Prove that, if in a tetrahedron $ABCD$ the heights are congruent( of equal lengths) and $A$ is projected on the $(BCD)$ plane in the orthocenter of triangle $BCD$, then $ABCD$ is a regular tetrahedron.
I have noticed from this answer, Concurrency of the heights of a tetrahedron with opposite edges perpendicular., that that by projecting $A$ in the orthocenter, we also could argue that the heights are concurent, and then the base of the tetrahedron is equilateral. However, this problem just eludes me, and nothing I searched in textbooks helps. Any help, please?
Best Answer
Let ABCD is tetrahedron with congruent heights. Volume of tetrahedron is equal $\frac{1}{3}h_i S_i$, where $h_i$ and $S_i$ are corresponding heights and faces areas. As $h_i$ are equal, so $S_i$ are also equal.

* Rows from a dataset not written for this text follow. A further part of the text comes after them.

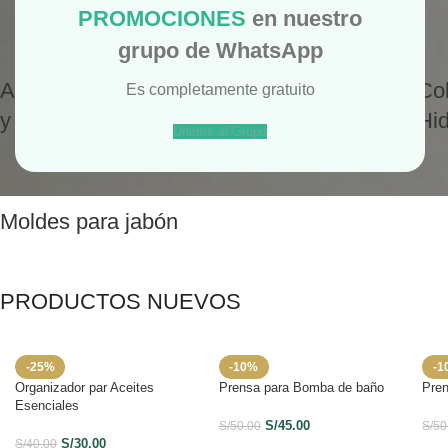
PROMOCIONES
en nuestro
grupo de WhatsApp
Aceites vegetales
Arcillas
Co
Es completamente gratuito
y oleatos
cosméticas
Hid
Unirme al Grupo
Moldes para jabón
PRODUCTOS NUEVOS
-25%
-10%
-1
Organizador par Aceites
Prensa para Bomba de baño
Pren
Esenciales
S/
45.00
S/
50.00
S/
50
S/
30.00
S/
40.00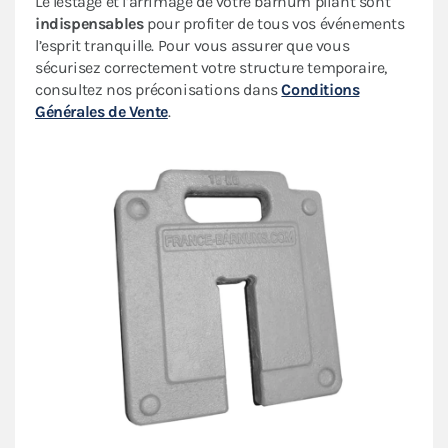
Le lestage et l’arrimage de votre barnum pliant sont
indispensables
pour profiter de tous vos événements
l’esprit tranquille. Pour vous assurer que vous
sécurisez correctement votre structure temporaire,
consultez nos préconisations dans
Conditions
Générales de Vente
.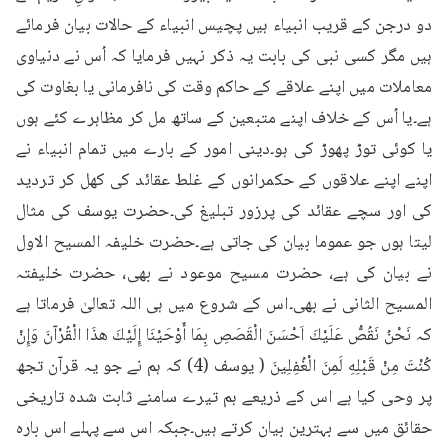
دو درجن کے قریب انبیاء ہیں پچیس انبیاء کے حالات بیان فرمائے 
ہیں مگر کسی نبی کی بابت یہ ذکر نہیں فرمایا کہ اُس نے دنیاوی 
معاملات میں اپنے علاقے کے حاکم وقت کی نافرمانی یا بغاوت کی 
ہے۔یا اُس کے خلاف اپنے متبعین کے ساتھ مل کر مظاہرے کئے ہوں 
یا کوئی توڑ پھوڑ کی ہو۔دینی امور کے بارے میں تمام انبیاء نے 
اپنے اپنے علاقوں کے حکمرانوں کے غلط عقائد کی کھل کر تردید 
کی اور سچے عقائد کی پرزور تبلیغ کی۔حضرت یوسف کی مثال 
لیتا ہوں جو عموما بیان کی جاتی ہے۔حضرت خلیفہ المسیح الاول 
نے بیان کی ہے، حضرت مسیح موعود نے بھی، حضرت خلیفتہ 
المسیح الثانی نے بھی۔اس کے شروع میں ہی اللہ تعالیٰ فرماتا ہے 
کہ نَحْنُ نَقُصُّ عَلَيْكَ اَحْسَنَ الْقَصَصِ بِمَا أَوْحَيْنَا إِلَيْكَ هذَا الْقُرْآنَ وَإِنْ 
كُنْتَ مِنْ قَبْلِهِ لَمِنَ الْغُفِلِينَ ( یوسف (4) کہ ہم نے جو یہ قرآن تجھ 
پر وحی کیا ہے اس کے ذریعے ہم تیرے سامنے ثابت شدہ تاریخی 
حقائق میں سے بہترین بیان کرتے ہیں۔جبکہ اس سے پہلے اس بارہ 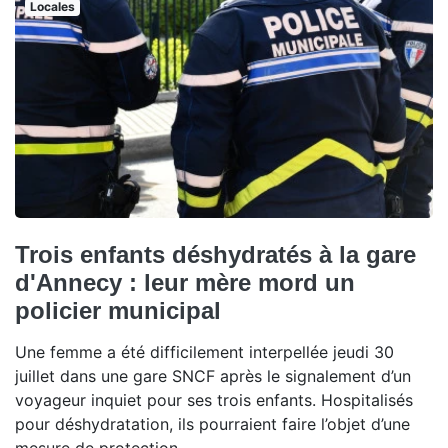
Locales
Trois enfants déshydratés à la gare
d'Annecy : leur mère mord un
policier municipal
Une femme a été difficilement interpellée jeudi 30
juillet dans une gare SNCF après le signalement d’un
voyageur inquiet pour ses trois enfants. Hospitalisés
pour déshydratation, ils pourraient faire l’objet d’une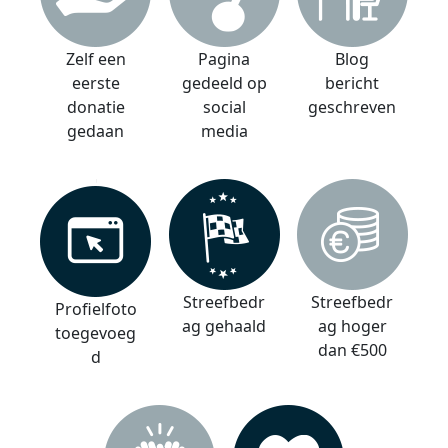
Zelf een
Pagina
Blog
eerste
gedeeld op
bericht
donatie
social
geschreven
gedaan
media
Streefbedr
Streefbedr
Profielfoto
ag gehaald
ag hoger
toegevoeg
dan €500
d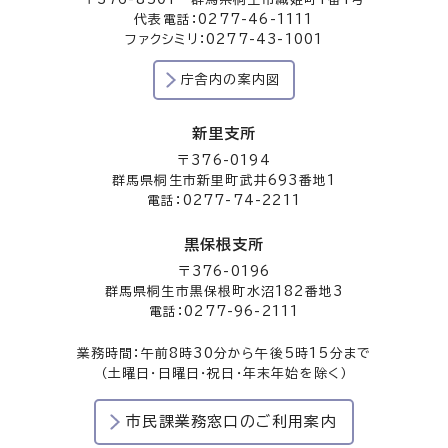
代表電話：0277-46-1111
ファクシミリ：0277-43-1001
庁舎内の案内図
新里支所
〒376-0194
群馬県桐生市新里町武井693番地1
電話：0277-74-2211
黒保根支所
〒376-0196
群馬県桐生市黒保根町水沼182番地3
電話：0277-96-2111
業務時間：午前8時30分から午後5時15分まで
（土曜日・日曜日・祝日・年末年始を除く）
市民課業務窓口のご利用案内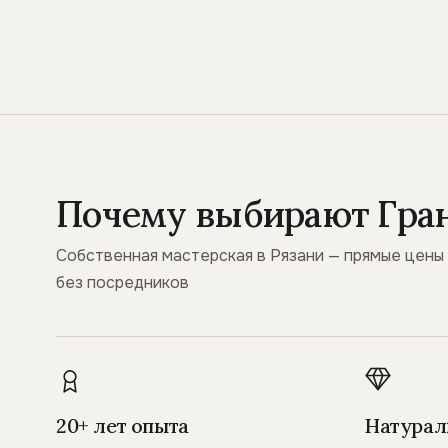
Почему выбирают Гра
Собственная мастерская в Рязани — прямые цены
без посредников
20+ лет опыта
Натурал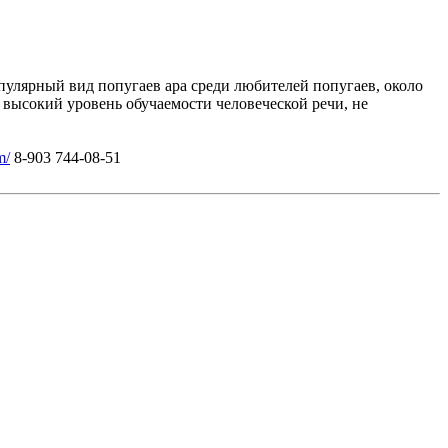
улярный вид попугаев ара среди любителей попугаев, около
 высокий уровень обучаемости человеческой речи, не
m/
8-903 744-08-51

Let $A_1$ is projection of $A$ on the $(BCD)$ plane, and $A_1$ is the orthocenter of triangle $BCD$.
Consider altitude $BE$ of triangle $BCD$. $$AA_1 \perp (BCD), A_1E\perp CD \Rightarrow AE \perp CD$$ Then $AE$ is altitude of triangle $ACD$. Area of faces $BCD$ and $ACD$ are equal $CD\cdot BE / 2$ and $CD \cdot AE / 2$ and are equal to each other. Then $AE=BE$. Then triangles $CEB$ and $CEA$ are congruent and triangles $DEB$ and $DEA$ are congruent. Then $AC=BC$ and $AD=BD$.
Using the same method with altitude $CF$ passing through $A_1$, one can obtain $AB=BC$, $AD=CD$. Using the same method with altitude $DG$ passing through $A_1$, one can obtain $AC=CD$, $AB=BD$. Then $AB=AC=BC=CD=AD=BD$. Then tetrahedron ABCD is regular.